Should we re-shower?

Canada
June 25, 2007 8:53am CST
In my circle of family and friends, people believe that a woman should receive a bridal shower (sometimes a few, depending who wants to host them and where) for her first wedding and a baby shower for her first baby. After that time, we don't "re-shower" for subsequent marriages or children. However, I know that I have personally been invited to second (and even third) showers for the same person, each time they've had a new baby or if they've gotten remarried. I've also been invited to a "divorce shower" for a woman whose family thought she should have all new things for her new place. Do you like the idea of a shower for each occasion? Do you object to being invited to these subsequent parties? Some people say they're a "gift grab" or a way of getting others to fund expenses; other people think they're are a darn good reason for a celebration! How do you feel about it?
2 people like this
4 responses
@villageanne (8554)
• United States
25 Jun 07
LOL A divorce shower?? LOL That is a new one. I think a family should have one baby shower only. Unless her kids are more than 10 years apart. As far as wedding showers. I think it is fine to have a wedding shower for each marriage. If the woman has made a career out of getting marrried and divorced many times, I would quit the wedding shower also.
1 person likes this
• Canada
25 Jun 07
Yep, a divorce shower LOL I have to admit I was pretty caught off-guard by THAT invitation. I think it depends a lot on the age of the person, too... this one was relatively young and her friends, some of whom were still single, gave the impression they were trying to immerse her back into "singledom" by giving her this big party and a fresh start. But it was still weird LOL
• Canada
25 Jun 07
Ugh... I forgot the rest of my comment! I wanted to say, if the family supports the idea (in this case, she had just her mom and a couple of aunts and they were all for it), then I think people follow that lead and are more inclined to do the multiples.

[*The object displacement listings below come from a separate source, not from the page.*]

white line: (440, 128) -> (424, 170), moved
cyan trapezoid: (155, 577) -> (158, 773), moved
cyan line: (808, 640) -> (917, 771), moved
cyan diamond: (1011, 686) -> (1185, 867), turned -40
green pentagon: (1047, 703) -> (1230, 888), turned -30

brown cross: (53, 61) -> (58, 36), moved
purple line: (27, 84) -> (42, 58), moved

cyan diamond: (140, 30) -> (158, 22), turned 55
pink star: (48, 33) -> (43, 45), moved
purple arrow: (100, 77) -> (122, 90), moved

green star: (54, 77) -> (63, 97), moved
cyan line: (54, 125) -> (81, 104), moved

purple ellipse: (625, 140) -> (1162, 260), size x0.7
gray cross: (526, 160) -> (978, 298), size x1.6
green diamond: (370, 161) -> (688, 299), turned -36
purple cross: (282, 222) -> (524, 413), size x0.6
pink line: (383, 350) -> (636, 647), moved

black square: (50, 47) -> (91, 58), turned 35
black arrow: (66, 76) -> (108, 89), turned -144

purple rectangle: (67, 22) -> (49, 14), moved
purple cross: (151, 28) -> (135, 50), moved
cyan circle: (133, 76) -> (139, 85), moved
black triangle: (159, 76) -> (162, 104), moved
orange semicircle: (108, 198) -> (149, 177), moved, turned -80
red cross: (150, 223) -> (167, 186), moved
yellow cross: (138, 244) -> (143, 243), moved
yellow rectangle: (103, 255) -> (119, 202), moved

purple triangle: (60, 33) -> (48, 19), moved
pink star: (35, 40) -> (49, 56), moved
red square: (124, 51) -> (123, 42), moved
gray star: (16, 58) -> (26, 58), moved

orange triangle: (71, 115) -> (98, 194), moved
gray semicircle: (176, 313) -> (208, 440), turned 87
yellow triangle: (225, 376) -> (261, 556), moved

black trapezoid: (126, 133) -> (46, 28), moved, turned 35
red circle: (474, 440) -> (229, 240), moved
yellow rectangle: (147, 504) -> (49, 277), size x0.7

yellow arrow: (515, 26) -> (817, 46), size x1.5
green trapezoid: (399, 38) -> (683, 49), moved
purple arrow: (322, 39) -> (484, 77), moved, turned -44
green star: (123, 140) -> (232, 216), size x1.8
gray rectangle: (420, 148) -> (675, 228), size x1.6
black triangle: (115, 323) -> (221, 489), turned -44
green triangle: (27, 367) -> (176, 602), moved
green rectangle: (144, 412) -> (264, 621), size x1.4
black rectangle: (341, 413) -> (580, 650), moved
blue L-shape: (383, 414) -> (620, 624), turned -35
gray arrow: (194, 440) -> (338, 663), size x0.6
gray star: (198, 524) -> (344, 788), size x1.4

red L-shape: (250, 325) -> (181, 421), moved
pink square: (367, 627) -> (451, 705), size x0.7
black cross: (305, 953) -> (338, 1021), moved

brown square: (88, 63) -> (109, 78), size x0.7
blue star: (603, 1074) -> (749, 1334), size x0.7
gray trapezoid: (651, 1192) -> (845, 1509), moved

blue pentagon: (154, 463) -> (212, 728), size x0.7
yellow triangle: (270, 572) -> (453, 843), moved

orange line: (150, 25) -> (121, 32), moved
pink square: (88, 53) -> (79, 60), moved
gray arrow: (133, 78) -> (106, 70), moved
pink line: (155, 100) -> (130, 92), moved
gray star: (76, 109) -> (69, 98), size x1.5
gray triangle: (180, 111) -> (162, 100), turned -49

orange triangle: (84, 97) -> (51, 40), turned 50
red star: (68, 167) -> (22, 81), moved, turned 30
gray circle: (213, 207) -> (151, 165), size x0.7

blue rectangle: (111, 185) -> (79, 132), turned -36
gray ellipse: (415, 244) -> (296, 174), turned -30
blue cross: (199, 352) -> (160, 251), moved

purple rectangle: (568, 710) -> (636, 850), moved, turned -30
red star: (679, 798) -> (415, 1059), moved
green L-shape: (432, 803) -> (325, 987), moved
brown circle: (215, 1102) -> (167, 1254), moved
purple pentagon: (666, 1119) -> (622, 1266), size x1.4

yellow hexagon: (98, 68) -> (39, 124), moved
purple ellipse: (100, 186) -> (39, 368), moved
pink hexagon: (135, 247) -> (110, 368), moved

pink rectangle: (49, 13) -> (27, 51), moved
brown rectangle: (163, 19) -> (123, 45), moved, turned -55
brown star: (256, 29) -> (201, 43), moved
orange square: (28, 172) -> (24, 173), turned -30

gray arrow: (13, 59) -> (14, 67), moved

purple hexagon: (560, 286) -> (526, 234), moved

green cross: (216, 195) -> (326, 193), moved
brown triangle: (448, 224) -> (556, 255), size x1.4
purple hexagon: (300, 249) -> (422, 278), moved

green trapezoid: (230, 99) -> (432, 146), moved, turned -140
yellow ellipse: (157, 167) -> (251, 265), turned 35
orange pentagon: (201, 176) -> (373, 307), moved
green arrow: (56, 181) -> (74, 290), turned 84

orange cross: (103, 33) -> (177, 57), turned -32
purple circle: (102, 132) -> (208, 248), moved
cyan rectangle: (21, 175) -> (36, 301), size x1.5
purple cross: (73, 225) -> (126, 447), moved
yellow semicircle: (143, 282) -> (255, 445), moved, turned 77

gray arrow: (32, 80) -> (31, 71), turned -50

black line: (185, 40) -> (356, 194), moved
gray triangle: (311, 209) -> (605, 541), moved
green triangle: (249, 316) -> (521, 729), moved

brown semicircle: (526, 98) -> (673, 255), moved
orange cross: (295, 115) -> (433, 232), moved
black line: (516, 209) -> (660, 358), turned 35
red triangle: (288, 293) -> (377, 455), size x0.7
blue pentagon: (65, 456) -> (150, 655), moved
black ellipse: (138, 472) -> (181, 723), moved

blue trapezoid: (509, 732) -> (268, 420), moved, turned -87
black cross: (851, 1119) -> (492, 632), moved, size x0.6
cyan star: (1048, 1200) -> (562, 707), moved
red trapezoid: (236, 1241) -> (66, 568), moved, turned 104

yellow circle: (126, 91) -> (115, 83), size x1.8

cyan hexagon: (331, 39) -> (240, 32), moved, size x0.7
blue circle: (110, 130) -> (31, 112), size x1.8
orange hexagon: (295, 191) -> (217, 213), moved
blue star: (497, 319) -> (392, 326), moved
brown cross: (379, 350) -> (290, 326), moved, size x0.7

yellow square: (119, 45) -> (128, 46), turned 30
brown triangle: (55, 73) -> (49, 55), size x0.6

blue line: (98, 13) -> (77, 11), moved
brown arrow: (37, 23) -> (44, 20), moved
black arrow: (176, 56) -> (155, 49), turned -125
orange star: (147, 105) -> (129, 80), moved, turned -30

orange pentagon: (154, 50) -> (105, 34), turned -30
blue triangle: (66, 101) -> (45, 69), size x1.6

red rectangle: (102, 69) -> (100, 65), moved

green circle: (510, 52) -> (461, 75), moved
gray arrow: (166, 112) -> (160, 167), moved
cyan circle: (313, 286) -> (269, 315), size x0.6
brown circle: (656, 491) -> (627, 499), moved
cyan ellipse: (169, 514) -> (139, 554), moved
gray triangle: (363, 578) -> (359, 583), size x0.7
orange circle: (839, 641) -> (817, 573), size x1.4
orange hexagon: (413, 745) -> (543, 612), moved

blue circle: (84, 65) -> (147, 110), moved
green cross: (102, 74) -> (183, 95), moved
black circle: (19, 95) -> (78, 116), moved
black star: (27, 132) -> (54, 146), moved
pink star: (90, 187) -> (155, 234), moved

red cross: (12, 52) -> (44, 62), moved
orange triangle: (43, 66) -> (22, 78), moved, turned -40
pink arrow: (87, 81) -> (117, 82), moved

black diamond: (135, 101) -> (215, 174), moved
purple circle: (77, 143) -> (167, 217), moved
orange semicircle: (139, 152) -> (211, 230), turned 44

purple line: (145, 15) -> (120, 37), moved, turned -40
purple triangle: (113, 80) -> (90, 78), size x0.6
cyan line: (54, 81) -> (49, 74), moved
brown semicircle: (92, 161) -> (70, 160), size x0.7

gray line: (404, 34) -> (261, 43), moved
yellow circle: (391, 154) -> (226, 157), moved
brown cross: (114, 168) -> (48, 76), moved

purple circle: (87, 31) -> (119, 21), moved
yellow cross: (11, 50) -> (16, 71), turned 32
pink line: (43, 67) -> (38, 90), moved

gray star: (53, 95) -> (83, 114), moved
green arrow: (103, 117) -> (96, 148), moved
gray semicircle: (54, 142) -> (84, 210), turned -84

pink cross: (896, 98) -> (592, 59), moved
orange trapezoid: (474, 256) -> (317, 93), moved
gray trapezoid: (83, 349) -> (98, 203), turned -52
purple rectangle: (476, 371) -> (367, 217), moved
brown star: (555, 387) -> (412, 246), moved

But I know it just doesn't fly in my family LOL
• United States
30 Jul 07
My family only throws a bridal shower and a baby shower for the first baby. After that it's up to you to save what you've gotten for the next kids. Thank goodness we haven't had to deal with 2nd marriages yet! I've been invited to baby showers were the person was having baby #3 and yes they expected a party each time. I have always voluntarily given a gift when a baby was born to someone I know, but nothing big or extravagant. I feel I help you with the first kid/marriage it's up to you to save it and use it again.
• Canada
30 Jul 07
Hi helpingmomsathome and welcome to MyLot :) I hope you'll have a lot of fun here! Yep! Your family sounds just like mine LOL Both my sister and I have married twice and we each had showers for the firsts. We also both know people who, as you said, DO expect showers EACH time. Some have actually been blatant about figuring these into their planning - such as one female acquaintance who actually said she wouldn't be buying much in small items because "I'll get all that stuff at showers." Showers? Plural? My goodness. I loved my baby shower beyond all sense and reason (LOL!) but I didn't EXPECT it. I was grateful to be celebrated but, believe me, I was prepared to buy anything and everything the baby was going to need. Not having to was just a fabulous gift in itself :D
• United States
1 Jul 07
I think it all depends on how much time has passed between showers. I had my first 2 kids more than a decade apart, so it was nice to have a second baby shower, even though I wasn't expecting it at all! As for a second wedding shower, hmm..... not so much. I do like the idea of the divorce shower if the marriage was painful and she wants to start fresh. I think that's neat and a great reason to celebrate! Last year we had a 2nd baby shower for a new neighbor who had moved from another state. None of us knew her when she had her first baby so it was fun to throw her the shower. For another neighbor who was having her second child we had a diaper shower, where we just had snacks and gave her a ton of diapers. I always think it's fun to celebrate with friend's!
1 person likes this
• Canada
30 Jul 07
I don't know how I missed your response, awonderfullife! Thanks for giving it :) I do agree that there are a lot of great reasons that we should celebrate with and for our friends... I mean, there are enough sad things that happen in life. Maybe we need to really seek out ALL of the best things and highlight them :) I am seriously starting to believe that, among the folks I know, the stumbling block is using the word "shower". To them, it seems to be indelibly linked to "firsts" (whether it's wedding or baby). If these celebrations had another name (like a "YAHOOOO I'm finally divorced party" or an "OMG how on earth can I be pregnant again when I already threw out all my baby stuff party" or something else lighthearted LOL!), I bet it would be received in a HUGELY different way. By the way, I also think it's great to do a shower for someone that you didn't know previously and who has come to be a good friend -- no matter which wedding or baby they happen to be on ;) It's still YOUR first with them in the social circle :)
@Suze05 (480)
• United States
25 Jun 07
Thats pretty much how we are about showers too..first marriage, first baby you get a shower, but after that, not so much. But I dont think there's anything wrong with a second shower in certain cases.. if it's for someone who got married and had a baby and got quickly divorced and remarried and had another baby..or even stayed married to the first hubby and is having babies close together then another shower isn't necessary. But sometimes its a case where someone got married young had a wedding shower and then a baby and a baby shower..or never got married and just had a baby anyway so they got a baby shower..but then maybe they got divorced and decided to remarry a few years later.. why shouldn't they get another shower if someone wants to throw one.. or if they had a baby and then waited 4 or 5 years between and they got rid of all their baby things.. if someone wants to throw one for them, I don't see why they shouldn't have one. Good reason for a party! :O))
1 person likes this
• Canada
25 Jun 07
And who doesn't love a party?! LOL :) :) It's true that we all seem to know or have heard of people who have THEORETICALLY completed their family and then, after getting rid of all their baby things, OOPS!!! Along comes a new addition! I'm sure it's really helpful, in a case like that, if people want to do another shower.